**Records from a data source:**
● ● ● ● ●
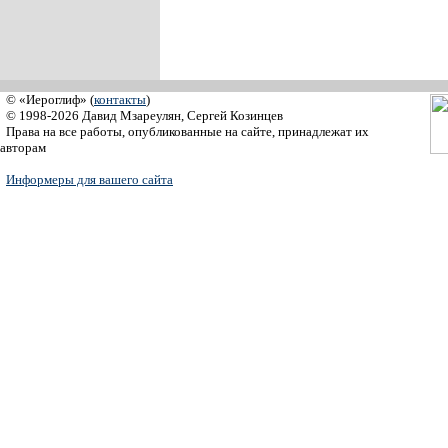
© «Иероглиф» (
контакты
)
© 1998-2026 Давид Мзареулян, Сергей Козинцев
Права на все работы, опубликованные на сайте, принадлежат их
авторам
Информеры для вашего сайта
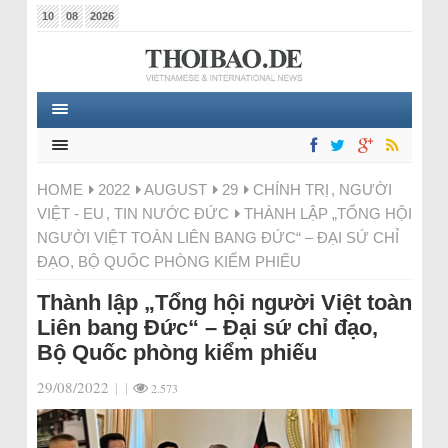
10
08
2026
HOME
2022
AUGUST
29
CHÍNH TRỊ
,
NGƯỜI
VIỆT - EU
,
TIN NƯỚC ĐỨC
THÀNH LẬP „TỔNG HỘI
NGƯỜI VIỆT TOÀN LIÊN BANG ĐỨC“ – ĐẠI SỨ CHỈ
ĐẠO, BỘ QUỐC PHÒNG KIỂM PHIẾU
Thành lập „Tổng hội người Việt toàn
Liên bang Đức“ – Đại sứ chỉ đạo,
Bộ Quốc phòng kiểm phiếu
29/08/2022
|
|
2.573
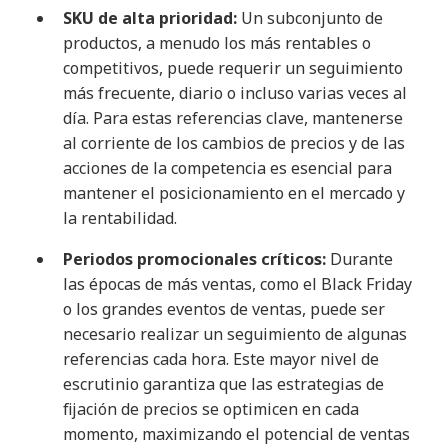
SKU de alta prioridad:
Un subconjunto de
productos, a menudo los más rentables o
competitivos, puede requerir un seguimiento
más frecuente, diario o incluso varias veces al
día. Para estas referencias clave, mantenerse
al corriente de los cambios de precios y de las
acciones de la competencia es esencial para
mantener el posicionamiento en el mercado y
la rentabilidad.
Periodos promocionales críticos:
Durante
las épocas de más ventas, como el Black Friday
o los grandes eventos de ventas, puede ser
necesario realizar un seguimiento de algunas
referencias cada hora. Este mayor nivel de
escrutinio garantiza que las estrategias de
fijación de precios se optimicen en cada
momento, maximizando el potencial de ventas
● ● ● ● ●
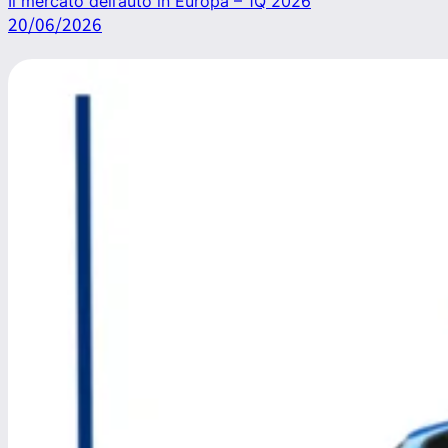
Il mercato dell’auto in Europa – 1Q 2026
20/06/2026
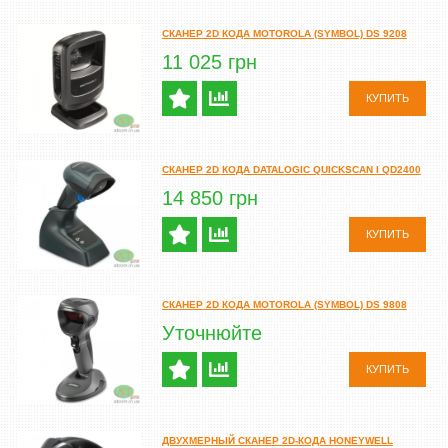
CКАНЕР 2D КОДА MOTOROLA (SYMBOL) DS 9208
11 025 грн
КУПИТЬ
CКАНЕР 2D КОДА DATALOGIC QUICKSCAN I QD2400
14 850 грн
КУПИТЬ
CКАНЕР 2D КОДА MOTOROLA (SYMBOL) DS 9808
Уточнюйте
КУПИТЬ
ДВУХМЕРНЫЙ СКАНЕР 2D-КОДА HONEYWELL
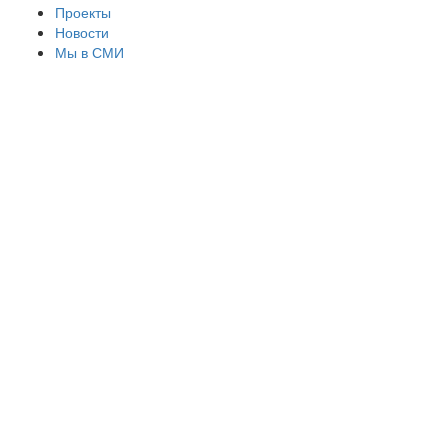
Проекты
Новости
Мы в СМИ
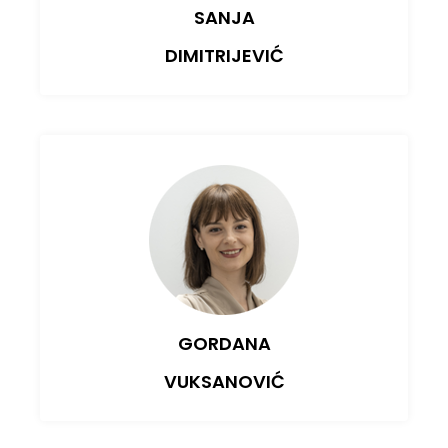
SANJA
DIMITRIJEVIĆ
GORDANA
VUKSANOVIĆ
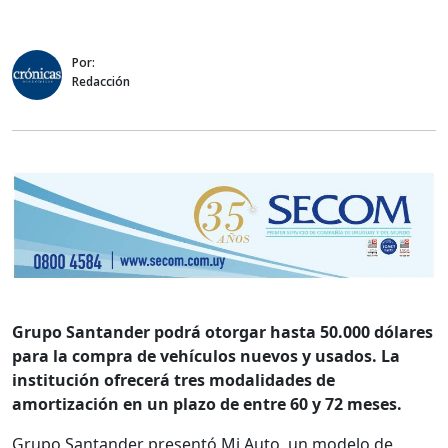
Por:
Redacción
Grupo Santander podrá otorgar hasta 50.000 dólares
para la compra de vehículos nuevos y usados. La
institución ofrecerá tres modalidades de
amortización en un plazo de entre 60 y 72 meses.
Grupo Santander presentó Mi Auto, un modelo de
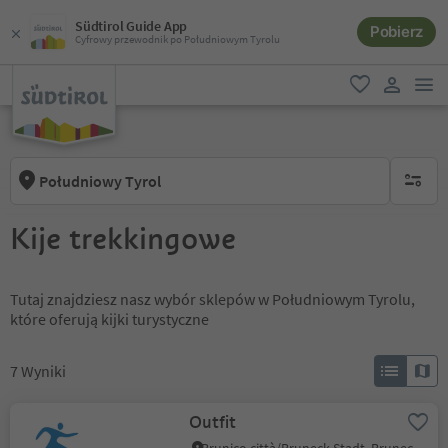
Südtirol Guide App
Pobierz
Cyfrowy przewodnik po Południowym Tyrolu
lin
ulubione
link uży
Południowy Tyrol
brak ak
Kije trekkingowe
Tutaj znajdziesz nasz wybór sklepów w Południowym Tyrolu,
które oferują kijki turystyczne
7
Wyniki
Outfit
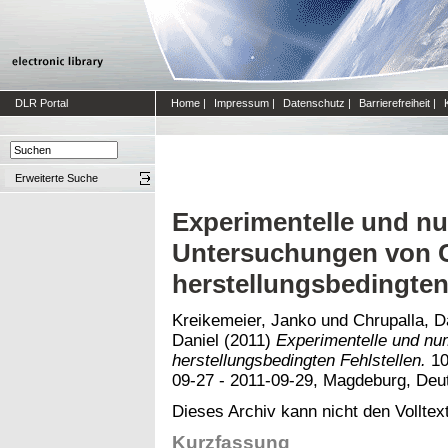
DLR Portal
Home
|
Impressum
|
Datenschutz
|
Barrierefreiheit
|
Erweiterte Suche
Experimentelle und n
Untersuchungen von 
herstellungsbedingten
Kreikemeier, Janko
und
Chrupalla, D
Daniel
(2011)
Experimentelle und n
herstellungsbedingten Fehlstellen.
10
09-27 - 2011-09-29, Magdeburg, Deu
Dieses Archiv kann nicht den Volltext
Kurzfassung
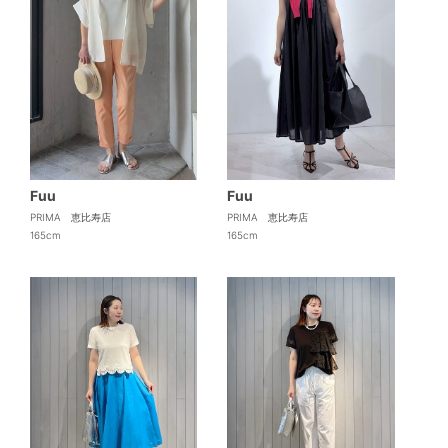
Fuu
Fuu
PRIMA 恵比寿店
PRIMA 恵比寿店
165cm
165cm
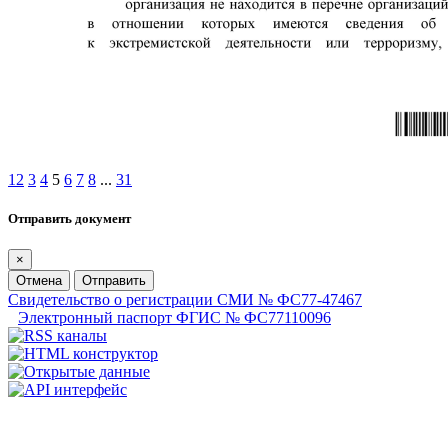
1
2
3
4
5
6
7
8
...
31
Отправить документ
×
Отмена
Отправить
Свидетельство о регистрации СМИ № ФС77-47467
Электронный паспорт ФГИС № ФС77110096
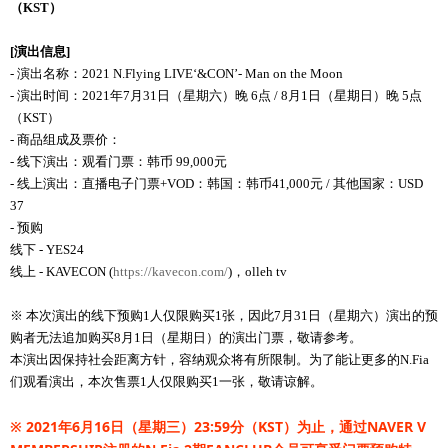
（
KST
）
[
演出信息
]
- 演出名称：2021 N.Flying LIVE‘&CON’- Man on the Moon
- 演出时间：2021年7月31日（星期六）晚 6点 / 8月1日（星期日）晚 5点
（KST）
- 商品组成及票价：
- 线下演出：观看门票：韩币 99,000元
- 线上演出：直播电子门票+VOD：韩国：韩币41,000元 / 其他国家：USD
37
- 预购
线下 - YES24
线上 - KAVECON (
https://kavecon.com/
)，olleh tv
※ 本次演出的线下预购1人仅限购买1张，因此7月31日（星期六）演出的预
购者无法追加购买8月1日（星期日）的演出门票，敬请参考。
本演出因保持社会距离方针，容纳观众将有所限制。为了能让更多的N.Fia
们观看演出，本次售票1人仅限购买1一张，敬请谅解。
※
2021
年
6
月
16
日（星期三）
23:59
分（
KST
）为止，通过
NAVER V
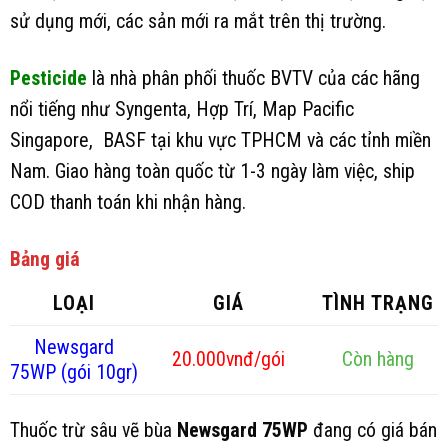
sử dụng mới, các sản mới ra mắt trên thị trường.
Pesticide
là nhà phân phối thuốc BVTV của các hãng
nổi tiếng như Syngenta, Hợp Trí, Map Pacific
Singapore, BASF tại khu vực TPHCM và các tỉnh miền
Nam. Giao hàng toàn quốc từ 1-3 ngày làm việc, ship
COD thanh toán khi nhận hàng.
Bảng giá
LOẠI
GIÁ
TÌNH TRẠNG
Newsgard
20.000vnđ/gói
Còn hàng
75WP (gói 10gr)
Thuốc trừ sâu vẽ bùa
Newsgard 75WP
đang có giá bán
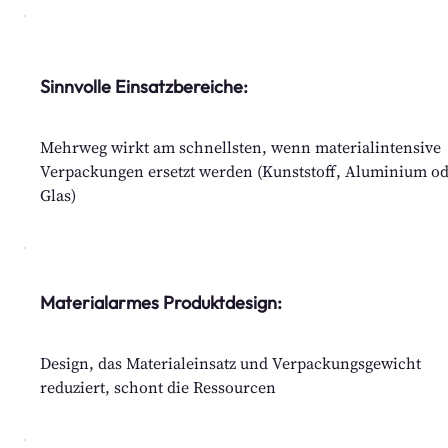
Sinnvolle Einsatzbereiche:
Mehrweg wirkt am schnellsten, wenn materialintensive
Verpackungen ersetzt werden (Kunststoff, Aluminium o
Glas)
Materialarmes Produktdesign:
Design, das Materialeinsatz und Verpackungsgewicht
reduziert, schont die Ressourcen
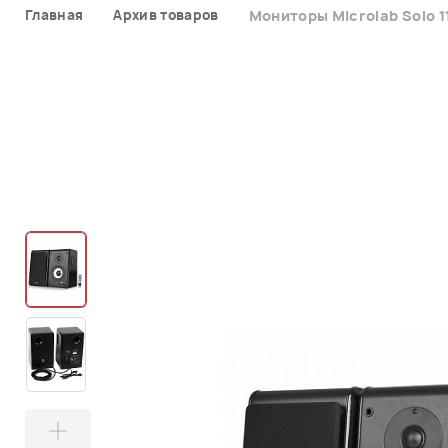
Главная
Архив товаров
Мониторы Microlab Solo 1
● ● ● ● ●
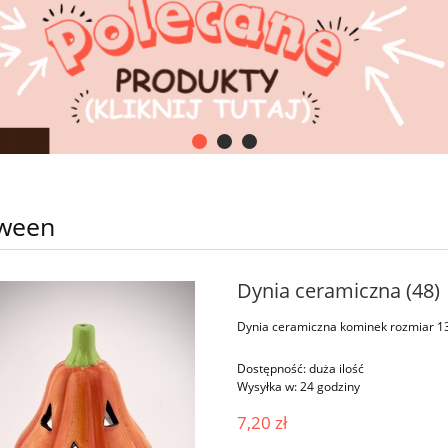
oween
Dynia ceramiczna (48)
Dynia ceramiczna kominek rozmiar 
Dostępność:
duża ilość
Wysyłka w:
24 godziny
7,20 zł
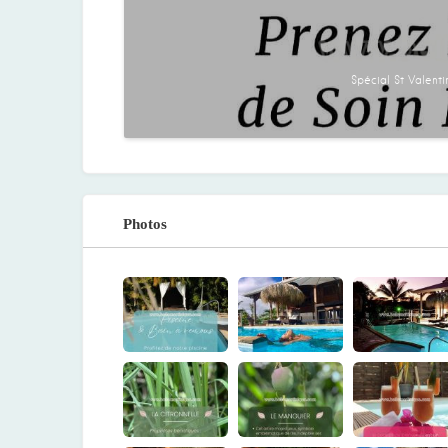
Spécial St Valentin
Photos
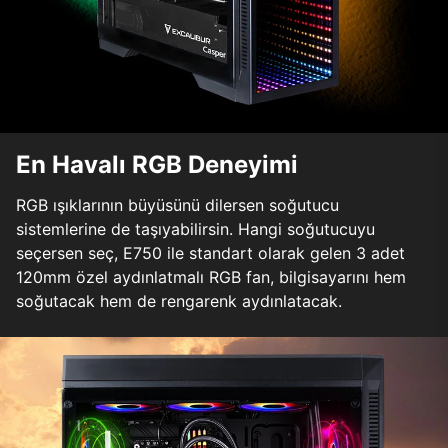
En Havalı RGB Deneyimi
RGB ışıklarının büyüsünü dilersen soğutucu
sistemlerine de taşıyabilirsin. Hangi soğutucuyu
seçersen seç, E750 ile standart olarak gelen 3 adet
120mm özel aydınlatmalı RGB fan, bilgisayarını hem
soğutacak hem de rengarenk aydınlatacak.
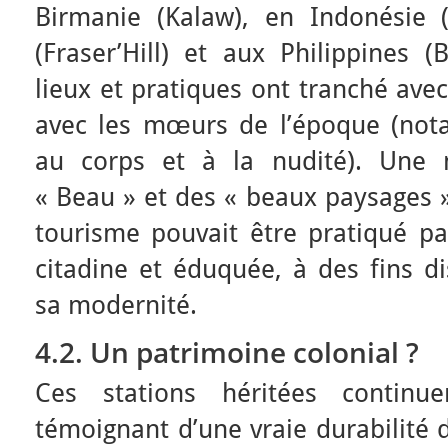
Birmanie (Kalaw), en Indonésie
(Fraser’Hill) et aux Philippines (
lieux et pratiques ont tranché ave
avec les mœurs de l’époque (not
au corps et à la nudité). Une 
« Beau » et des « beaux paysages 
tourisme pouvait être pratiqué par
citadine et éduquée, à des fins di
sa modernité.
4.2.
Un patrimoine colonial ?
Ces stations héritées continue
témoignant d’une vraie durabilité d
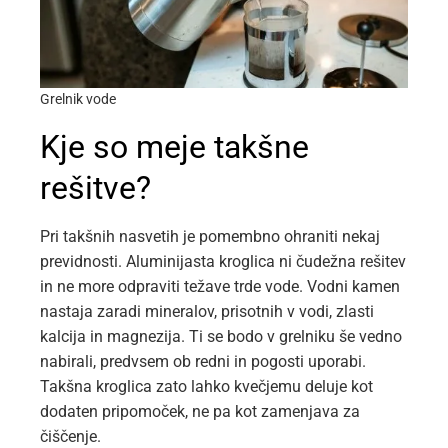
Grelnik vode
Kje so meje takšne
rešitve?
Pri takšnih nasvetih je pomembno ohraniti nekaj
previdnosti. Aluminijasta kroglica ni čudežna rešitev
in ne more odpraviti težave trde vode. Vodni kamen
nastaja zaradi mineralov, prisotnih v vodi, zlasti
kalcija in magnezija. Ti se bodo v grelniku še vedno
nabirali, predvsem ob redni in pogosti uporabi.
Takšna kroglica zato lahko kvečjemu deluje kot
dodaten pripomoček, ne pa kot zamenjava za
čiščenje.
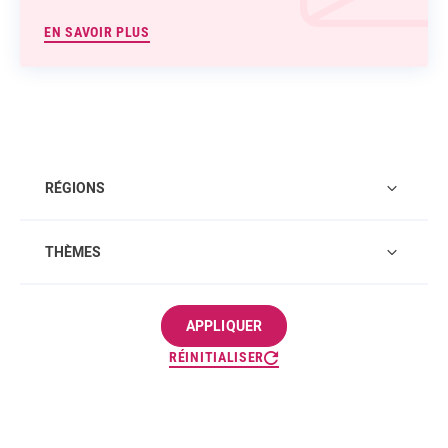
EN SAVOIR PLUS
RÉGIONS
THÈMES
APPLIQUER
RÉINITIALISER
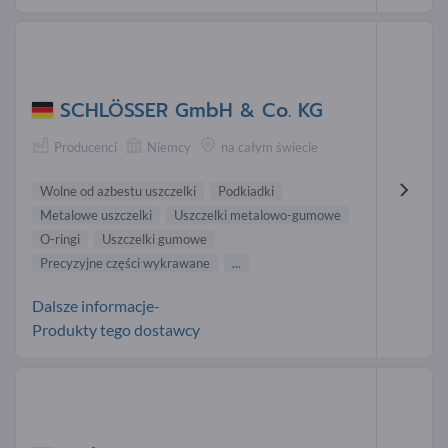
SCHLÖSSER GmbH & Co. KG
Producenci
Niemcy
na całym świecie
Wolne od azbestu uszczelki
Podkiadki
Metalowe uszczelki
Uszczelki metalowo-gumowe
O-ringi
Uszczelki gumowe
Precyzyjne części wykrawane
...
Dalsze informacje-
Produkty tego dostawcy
● ● ● ● ●
**WHAT NEEDS TO BE DONE:** From the entries, report every line in which the string "herstellungsbedingten" occurs.

**RESULT FOR THIS EXERCISE:**
herstellungsbedingten
herstellungsbedingten Fehlstellen.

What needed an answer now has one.